Excluding the complex and subtle regulatory functions that non-coding DNA can possess strikes me as being extremely unwise.
There is no DNA in the maize genome that codes for striped kernels, because that color pattern is the result of transposons modulating gene expression. The behavior of one transposon is intricately linked to the total behavior of all transposons, and the genetic shifts they result in defy the simple mathematical rules of Mendelian inheritance. But more importantly, the behavior of transposons is deeply linked to the physical structure of the encoding regions they’re associated with.
Roughly half the genome of corn is made up of transposons. Is this ‘junk’ or not?
Quite a lot of mutations are so lethal that they abort embryonic development, yes. This is a severe problem with organisms drawn from a narrow gene pool, like humans and corn, and less so with others. It’s worth noting that, if we consider these mutations in the argument, we have to consider not only the children who are born and are weeded out, but all of the embryos conceived and lost as well.
Given how few conceptions actually make it to birth, and how many infants died young before the advent of modern medicine, humans didn’t lose two out of four, they lost more like two out of eight-to-twelve.
Even in the argument, it applies to organisms that lose half of their offspring to selection. It’s different for those that lose more, or less.
But mammals have many ways of weeding out harmful variations, from antler fights to spermatozoa competition. And that’s just if they have the four children. The provided 1 bit/generation figure isn’t an upper bound, either.
Life spends a lot of time in non-equilibrium states as well, and those are the states in which evolution can operate most quickly.
Read a biology textbook, darn it. The DNA contents of a sperm have negligible impact on the sperm’s ability to penetrate the egg.
Defective sperm—which are more-than-normally likely to be carry screwed-up DNA—is far less likely to reach the egg, and far less likely to penetrate it before a fully functional spermatozoan does. It’s a weeding-out process.

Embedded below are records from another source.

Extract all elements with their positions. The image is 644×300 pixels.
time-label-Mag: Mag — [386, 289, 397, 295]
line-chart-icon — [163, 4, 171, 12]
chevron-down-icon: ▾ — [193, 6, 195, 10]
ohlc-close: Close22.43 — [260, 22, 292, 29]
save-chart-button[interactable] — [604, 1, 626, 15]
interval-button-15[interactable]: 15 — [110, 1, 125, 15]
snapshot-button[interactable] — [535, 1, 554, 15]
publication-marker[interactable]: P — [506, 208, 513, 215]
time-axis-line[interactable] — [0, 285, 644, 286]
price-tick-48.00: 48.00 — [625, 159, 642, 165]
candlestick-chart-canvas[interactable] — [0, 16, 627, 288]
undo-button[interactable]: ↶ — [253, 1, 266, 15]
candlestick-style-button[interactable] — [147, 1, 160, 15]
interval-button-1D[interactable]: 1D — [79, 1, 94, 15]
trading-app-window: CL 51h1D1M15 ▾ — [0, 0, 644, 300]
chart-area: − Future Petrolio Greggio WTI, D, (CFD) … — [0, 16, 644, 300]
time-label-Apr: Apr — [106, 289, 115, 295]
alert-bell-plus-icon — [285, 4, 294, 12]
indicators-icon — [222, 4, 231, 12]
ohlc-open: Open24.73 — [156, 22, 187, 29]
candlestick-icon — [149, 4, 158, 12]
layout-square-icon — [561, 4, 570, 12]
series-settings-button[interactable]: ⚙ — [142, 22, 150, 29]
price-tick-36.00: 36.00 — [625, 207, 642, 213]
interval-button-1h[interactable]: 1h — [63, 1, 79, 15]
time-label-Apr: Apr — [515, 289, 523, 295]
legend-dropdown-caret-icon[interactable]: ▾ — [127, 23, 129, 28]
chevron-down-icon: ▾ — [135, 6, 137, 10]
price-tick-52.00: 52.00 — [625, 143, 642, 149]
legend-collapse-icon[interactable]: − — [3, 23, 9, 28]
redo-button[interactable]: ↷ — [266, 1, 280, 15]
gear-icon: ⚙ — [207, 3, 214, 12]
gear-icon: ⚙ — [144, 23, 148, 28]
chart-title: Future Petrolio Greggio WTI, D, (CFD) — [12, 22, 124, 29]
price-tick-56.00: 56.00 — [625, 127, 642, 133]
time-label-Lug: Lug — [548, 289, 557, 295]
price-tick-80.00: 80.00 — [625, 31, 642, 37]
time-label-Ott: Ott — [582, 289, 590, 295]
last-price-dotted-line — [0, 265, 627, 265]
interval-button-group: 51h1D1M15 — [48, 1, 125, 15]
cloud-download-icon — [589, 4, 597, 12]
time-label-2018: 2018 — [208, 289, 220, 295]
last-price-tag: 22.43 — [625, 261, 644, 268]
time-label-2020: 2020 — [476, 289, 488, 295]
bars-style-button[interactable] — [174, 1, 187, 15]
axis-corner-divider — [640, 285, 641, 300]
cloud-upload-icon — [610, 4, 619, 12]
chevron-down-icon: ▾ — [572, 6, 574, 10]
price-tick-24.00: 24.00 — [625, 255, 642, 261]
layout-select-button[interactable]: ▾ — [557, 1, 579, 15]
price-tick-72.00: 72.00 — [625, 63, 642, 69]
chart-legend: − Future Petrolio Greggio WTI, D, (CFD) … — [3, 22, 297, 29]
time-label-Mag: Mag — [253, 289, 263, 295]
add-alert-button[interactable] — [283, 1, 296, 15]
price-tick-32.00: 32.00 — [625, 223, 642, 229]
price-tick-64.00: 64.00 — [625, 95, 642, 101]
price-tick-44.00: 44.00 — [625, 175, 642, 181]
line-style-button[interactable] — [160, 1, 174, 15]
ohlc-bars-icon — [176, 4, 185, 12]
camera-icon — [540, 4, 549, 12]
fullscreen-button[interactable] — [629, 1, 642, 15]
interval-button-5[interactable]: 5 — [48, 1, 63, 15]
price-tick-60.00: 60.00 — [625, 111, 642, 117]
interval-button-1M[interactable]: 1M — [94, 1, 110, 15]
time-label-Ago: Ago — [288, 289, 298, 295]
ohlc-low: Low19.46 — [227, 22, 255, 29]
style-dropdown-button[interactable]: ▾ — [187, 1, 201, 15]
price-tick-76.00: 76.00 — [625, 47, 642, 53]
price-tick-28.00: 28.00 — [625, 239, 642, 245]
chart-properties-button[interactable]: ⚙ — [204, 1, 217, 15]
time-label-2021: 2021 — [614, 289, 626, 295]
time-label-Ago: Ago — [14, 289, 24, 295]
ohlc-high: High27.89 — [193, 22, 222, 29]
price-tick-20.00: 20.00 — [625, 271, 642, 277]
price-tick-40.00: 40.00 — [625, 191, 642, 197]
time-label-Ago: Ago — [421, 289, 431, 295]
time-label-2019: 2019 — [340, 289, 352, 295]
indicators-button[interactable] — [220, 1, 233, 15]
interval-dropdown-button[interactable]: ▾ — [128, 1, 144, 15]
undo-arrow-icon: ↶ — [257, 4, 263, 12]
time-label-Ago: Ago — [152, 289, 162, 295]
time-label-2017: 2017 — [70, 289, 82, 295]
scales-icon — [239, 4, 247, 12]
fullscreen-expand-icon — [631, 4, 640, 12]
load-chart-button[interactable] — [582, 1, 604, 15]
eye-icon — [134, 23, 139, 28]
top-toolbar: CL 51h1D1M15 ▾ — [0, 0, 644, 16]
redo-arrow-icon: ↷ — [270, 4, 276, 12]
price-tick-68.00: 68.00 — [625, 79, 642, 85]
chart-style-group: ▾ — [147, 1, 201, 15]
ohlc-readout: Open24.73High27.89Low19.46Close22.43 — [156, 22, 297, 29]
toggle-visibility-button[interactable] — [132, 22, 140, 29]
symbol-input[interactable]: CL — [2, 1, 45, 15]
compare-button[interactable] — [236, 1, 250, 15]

As for antler fights, it doesn’t matter how individuals are removed from the gene pool.
Of course it does! Just not to the maximum-bit-rate argument.Yes, but they must be balanced by states where it operates more slowly.
No, they mustn’t. They can theoretically be kept in a constant non-equilibrium.
With sufficiently large selection populations, it’s not clear to me how anything could be better than natural selection, since natural selection is what the system is trying to beat. Any model of natural selection will necessarily contain inaccuracies.
How can we define the information content of the mutation responsible for Huntington’s Disease? It occurs in a non-coding section, it’s technically a collection of similiar mutations, and it seems to have something to do with the physical structure of the chromosome rather than coding in the simple sense.
Obviously, selection on the level of the individual won’t produce individual restraint in breeding. Individuals who reproduce unrestrainedly will, naturally, produce more offspring than individuals who restrain themselves.
Wrong. Sometimes quality, not quantity, matters. Which is why rabbits will abort and reabsorb fetuses when under stress, even though the reabsorption process has a significant chance of causing permanent infertility.
It’s not about which organism produces the greatest number of offspring—although restricting fertility can sometimes lead to that—but the greatest number of surviving offspring. It’s more complex than a madcap race to reproduce as rapidly and prolifically as possible.
Feynman didn’t understand physics. Which isn’t particularly shameful, since no one else understands physics either.